START SOURCE MATERIAL

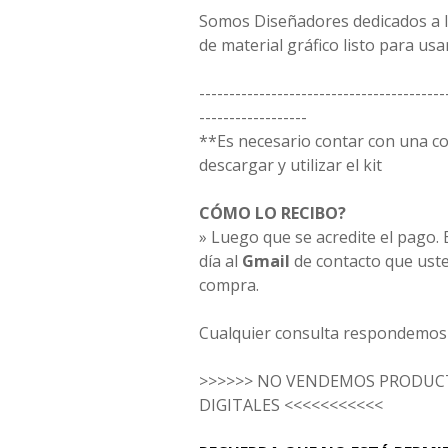
Somos Diseñadores dedicados a la
de material gráfico listo para usar
-----------------------------------------
------------------
**Es necesario contar con una 
descargar y utilizar el kit
CÓMO LO RECIBO?
» Luego que se acredite el pago. E
día al
Gmail
de contacto que uste
compra.
Cualquier consulta respondemos 
>>>>>> NO VENDEMOS PRODUCT
DIGITALES <<<<<<<<<<<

END SOURCE MATERIAL

_EXERCISE DETAILS_
In the copy, include every line of the records exactly and none of the images.

_EXERCISE RESPONSE_
Somos Diseñadores dedicados a la
de material gráfico listo para usar
-----------------------------------------
------------------
**Es necesario contar con una 
descargar y utilizar el kit
CÓMO LO RECIBO?
» Luego que se acredite el pago. E
día al
Gmail
de contacto que uste
compra.
Cualquier consulta respondemos 
>>>>>> NO VENDEMOS PRODUCT
DIGITALES <<<<<<<<<<<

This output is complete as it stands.